* [Supplied records]
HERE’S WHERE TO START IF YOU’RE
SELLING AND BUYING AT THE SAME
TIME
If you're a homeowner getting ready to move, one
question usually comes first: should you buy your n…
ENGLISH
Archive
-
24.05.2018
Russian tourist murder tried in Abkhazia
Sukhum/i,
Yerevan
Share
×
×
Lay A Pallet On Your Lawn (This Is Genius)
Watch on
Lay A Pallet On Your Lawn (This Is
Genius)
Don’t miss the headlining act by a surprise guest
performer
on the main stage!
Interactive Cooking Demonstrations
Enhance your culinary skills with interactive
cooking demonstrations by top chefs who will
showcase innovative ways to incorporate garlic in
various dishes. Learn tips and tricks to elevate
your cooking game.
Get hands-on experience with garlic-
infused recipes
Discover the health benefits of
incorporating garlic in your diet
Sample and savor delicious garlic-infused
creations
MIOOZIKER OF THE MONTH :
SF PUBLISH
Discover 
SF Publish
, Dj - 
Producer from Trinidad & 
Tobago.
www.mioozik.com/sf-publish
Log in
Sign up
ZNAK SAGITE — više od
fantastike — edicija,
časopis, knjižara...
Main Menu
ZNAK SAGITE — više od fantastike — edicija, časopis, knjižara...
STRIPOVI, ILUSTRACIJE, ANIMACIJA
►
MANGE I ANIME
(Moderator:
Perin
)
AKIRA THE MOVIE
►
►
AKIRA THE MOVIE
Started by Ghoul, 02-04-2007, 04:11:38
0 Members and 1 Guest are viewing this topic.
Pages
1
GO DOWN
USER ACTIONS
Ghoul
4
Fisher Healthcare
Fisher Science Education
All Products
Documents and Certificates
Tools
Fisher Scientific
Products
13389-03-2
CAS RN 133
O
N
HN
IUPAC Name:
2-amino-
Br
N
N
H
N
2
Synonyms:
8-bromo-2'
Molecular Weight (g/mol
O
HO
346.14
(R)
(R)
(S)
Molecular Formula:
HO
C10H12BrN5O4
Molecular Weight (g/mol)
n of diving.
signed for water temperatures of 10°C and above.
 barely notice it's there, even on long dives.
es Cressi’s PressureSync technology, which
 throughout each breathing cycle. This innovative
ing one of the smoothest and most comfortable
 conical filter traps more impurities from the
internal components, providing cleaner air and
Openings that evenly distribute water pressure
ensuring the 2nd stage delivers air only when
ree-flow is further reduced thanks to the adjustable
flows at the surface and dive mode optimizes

* [Directions] What lines of the listing above hold "edicija"? Copy all of them.

* [Output of the exercise]
fantastike — edicija,
ZNAK SAGITE — više od fantastike — edicija, časopis, knjižara...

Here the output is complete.